● **Task goal**
Your answer should be the lines of the data below that contain "Украине".

[[ Given data open ]]

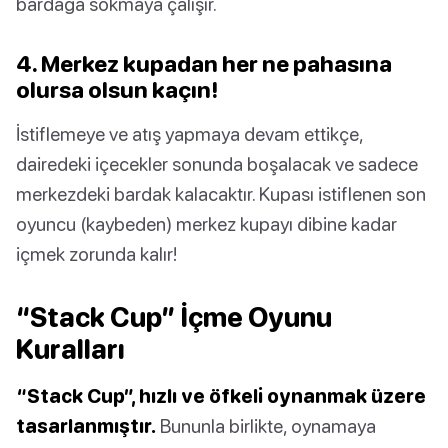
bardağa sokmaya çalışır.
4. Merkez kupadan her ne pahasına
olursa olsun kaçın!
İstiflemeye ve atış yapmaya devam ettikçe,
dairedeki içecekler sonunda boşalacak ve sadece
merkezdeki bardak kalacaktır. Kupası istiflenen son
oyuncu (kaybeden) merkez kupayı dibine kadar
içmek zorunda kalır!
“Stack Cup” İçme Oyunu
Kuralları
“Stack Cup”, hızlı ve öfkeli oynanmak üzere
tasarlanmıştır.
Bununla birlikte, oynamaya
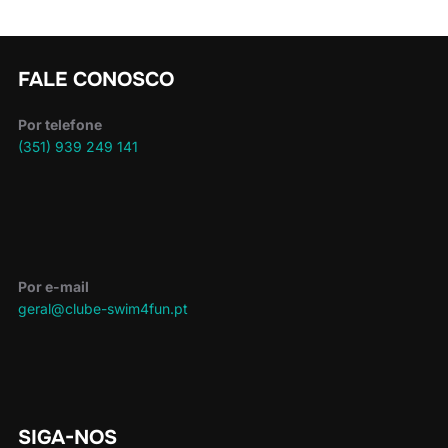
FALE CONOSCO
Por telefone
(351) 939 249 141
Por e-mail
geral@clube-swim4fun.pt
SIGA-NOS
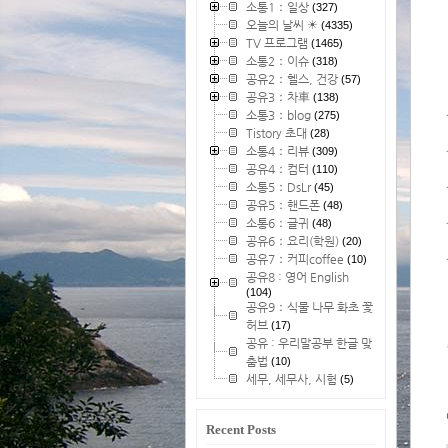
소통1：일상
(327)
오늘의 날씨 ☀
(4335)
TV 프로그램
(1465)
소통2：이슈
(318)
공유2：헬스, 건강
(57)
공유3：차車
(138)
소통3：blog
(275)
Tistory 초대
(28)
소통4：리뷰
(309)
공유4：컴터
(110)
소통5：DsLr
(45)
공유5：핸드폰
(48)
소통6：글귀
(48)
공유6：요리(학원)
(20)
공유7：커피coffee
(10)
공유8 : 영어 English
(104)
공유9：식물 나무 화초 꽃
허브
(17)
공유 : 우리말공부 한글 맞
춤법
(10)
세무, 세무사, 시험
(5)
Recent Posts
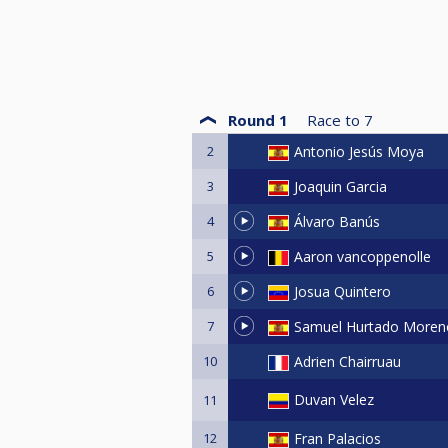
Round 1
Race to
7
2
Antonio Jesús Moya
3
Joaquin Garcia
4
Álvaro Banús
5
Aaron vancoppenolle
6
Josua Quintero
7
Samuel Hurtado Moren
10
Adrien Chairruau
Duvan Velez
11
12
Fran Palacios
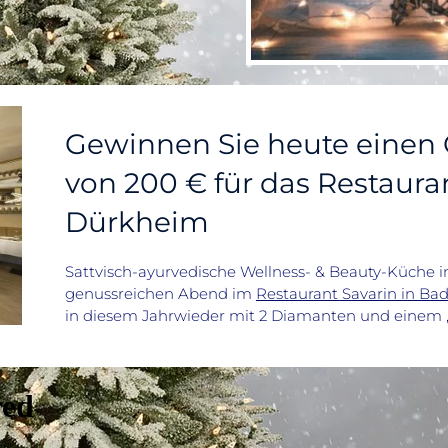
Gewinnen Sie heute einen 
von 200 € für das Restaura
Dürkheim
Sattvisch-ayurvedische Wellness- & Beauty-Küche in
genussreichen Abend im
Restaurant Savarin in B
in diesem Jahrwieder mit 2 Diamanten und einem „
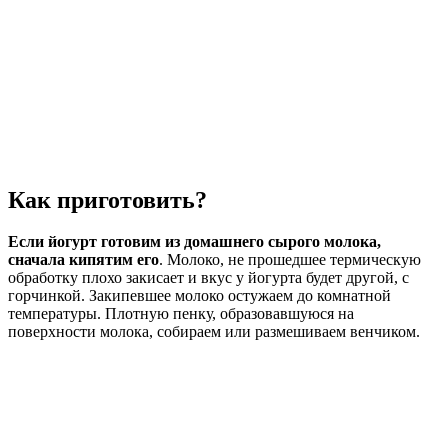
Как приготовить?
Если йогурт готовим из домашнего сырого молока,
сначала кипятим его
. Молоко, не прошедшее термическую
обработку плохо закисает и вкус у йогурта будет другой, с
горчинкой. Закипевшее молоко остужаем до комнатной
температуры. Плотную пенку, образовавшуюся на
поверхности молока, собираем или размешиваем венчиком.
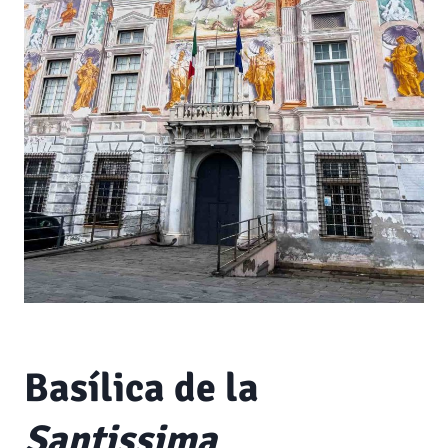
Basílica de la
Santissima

[[ Given data closed ]]
[[ Given data open ]]

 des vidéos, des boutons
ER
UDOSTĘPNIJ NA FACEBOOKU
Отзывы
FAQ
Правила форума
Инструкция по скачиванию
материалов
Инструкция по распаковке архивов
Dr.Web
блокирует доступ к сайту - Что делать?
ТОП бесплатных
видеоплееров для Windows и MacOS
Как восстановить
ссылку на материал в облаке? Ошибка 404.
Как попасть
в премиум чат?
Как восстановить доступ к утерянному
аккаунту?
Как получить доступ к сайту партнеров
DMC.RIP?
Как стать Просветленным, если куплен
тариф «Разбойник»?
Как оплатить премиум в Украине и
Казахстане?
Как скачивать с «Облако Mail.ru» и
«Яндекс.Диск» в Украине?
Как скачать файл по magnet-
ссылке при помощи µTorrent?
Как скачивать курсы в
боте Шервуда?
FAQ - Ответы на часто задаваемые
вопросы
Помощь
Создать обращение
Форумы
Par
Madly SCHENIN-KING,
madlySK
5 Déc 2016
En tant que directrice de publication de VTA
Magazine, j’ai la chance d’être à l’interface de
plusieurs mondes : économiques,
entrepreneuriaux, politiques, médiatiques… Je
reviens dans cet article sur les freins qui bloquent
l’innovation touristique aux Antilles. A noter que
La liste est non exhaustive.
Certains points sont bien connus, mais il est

[[ Given data closed ]]
[[ Given data open ]]

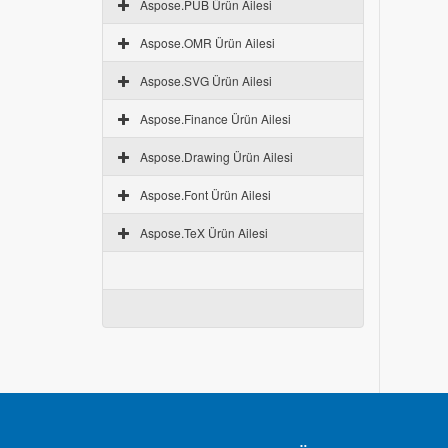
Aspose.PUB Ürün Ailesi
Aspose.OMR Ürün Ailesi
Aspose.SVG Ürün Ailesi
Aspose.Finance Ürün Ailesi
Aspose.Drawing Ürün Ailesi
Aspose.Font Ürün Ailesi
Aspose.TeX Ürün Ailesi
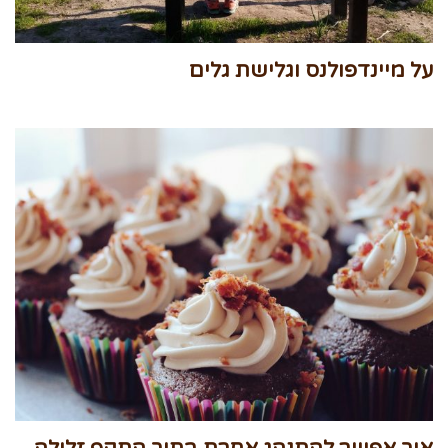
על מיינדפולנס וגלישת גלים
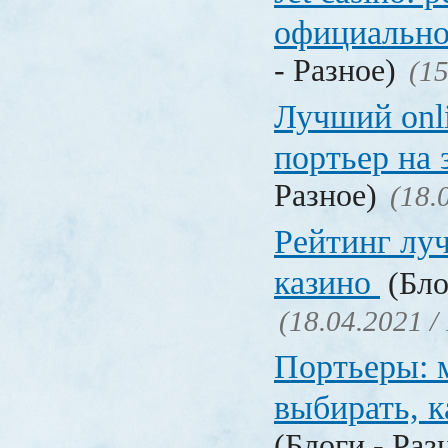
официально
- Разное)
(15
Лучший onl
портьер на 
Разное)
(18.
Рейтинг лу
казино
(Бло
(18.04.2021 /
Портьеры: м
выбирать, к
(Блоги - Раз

[[ Given data closed ]]

● **Finished exercise**
Как оплатить премиум в Украине и
«Яндекс.Диск» в Украине?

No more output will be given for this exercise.